Acabado de entrar na presidência da Câmara e com tanto desemprego crescente, não me era fácil tomar uma decisão. Mas algo tinha de ser feito: por eles que haviam dado o primeiro passo para a sua reintegração social, quando decidiram pedir-me trabalho, mas também por nós todos que éramos diariamente perturbados com as suas atitudes, a modo de quem nada tem a perder porque já haviam perdido quase tudo: a dignidade pessoal, o reconhecimento social, o apoio familiar, a confiança nas suas próprias capacidades, a esperança dum melhor futuro.
A situação era deveras degradante.
Então decidi dar-lhes trabalho. Há muito que estava ciente que os tratamentos clínicos não são suficientes e devem ser complementados com programas de trabalho/emprego.
E foi o que de melhor fiz na minha vida.
Depois do primeiro vieram outros. todos quantos quiseram e todos aqueles que também mandava buscar e com quem mantinha conversas de motivação.
Eles começaram então a trabalhar de acordo com as suas aptidões e experiências profissionais.
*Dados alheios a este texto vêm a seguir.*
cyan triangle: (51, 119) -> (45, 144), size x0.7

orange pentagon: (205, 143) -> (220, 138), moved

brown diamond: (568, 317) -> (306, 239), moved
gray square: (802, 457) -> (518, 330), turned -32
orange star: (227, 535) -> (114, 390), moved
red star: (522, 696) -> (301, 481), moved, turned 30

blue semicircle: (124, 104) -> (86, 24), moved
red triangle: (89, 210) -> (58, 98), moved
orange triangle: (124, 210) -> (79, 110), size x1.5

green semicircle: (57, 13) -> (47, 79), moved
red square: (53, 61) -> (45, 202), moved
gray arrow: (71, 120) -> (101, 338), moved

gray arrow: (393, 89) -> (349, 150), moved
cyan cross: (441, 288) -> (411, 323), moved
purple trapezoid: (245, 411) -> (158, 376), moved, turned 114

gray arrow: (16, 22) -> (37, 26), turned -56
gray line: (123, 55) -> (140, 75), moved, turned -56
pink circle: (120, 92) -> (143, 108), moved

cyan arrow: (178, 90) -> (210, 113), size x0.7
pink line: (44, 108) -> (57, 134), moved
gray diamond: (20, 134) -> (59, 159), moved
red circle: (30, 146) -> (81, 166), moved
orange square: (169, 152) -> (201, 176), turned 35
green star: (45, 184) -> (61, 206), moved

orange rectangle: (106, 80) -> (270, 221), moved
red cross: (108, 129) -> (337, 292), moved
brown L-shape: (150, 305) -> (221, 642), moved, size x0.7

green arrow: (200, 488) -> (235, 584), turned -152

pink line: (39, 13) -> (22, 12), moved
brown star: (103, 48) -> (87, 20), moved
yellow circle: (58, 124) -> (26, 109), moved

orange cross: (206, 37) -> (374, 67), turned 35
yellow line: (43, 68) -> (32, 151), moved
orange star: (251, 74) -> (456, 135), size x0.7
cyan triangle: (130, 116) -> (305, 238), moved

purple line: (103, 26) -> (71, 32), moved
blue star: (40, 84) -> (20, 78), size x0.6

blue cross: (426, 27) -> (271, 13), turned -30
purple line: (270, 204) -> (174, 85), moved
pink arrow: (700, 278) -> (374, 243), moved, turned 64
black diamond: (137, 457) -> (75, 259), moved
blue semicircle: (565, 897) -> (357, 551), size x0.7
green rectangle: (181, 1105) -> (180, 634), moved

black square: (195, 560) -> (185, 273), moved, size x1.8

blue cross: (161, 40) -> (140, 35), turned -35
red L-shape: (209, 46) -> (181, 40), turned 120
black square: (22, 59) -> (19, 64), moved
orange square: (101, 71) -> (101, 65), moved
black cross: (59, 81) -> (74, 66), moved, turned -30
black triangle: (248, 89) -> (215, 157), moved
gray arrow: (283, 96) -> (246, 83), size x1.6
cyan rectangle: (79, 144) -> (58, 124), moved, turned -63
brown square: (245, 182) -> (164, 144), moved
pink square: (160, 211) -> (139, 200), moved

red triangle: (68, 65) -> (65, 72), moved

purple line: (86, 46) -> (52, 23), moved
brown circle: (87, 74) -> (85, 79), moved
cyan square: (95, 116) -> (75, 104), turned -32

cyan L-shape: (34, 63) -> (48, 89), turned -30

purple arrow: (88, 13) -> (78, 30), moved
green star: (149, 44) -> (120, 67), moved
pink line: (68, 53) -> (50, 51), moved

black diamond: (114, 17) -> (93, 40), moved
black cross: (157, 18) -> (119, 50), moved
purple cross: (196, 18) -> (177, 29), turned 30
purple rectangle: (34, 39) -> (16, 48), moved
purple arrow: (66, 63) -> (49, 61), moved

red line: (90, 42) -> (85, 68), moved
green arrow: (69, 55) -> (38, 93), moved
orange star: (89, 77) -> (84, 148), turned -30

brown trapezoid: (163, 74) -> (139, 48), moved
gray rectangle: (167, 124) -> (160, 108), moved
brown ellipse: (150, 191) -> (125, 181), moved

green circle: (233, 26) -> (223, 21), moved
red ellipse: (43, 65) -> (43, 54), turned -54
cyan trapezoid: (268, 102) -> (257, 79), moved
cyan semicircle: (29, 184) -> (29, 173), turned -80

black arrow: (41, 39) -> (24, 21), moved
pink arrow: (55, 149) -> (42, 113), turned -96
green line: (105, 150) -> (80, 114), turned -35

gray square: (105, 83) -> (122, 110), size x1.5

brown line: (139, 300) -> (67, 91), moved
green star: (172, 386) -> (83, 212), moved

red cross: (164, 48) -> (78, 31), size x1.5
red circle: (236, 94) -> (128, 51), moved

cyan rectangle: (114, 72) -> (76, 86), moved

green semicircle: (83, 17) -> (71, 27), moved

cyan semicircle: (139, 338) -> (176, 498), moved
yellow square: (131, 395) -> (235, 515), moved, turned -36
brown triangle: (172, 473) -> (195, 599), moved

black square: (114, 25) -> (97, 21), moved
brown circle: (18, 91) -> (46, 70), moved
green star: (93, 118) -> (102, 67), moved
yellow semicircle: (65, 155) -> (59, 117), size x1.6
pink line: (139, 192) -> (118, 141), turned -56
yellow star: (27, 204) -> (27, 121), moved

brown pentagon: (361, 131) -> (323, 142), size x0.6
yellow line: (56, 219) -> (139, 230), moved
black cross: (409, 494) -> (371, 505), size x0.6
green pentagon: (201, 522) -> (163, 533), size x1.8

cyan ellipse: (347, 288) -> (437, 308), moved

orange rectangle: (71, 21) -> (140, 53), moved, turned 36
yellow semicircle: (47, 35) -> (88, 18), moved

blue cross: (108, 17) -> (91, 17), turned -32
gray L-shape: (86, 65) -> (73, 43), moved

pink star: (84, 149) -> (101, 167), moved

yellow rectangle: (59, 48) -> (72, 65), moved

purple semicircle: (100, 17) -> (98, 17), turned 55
Apesar de não ter sido fácil, sobretudo para estas pessoas, pois tiveram de adquirir melhores hábitos, a verdade é que aos poucos eles foram-se transformando em NOVAS PESSOAS, muito mais felizes. E o jardim público foi devolvido ao convívio social. E a taxa de delinquência diminuiu. E muitos foram encaminhados para tratamentos. E a tranquilidade social voltou. E o reconhecimento social aumentou. E a integração social foi crescendo.
E mais que podia dizer para valorizar estas Pessoas, toxicodependentes que um dia tiveram a desdita de cair nesta desgraça, como eles próprios reconhecem.
Não posso referir, por razões de espaço, o apoio governamental e da Santa Casa da Povoação e o desapoio de outras instituições, bem como a relação com os colegas de trabalho, a metodologia e as técnicas da intervenção social aplicadas, o trabalho dos técnicos do programa. Hoje só quero relevar que as PESSOAS toxicodependentes merecem uma oportunidade de reinserção social, para bem de nós todos.
Hoje eles trabalham, eles fazem teatro, eles criam movimentos de solidariedade, eles são cidadãos.
Considero-os meus amigos e reconheço o enorme esforço que desenvolvem para não caírem de novo naquela desgraça. Mas se eles, por qualquer razão, caírem, sabem que de novo estaremos aqui por eles, para os reencaminhar nos caminhos da verdadeira liberdade.
Feliz Natal para todos!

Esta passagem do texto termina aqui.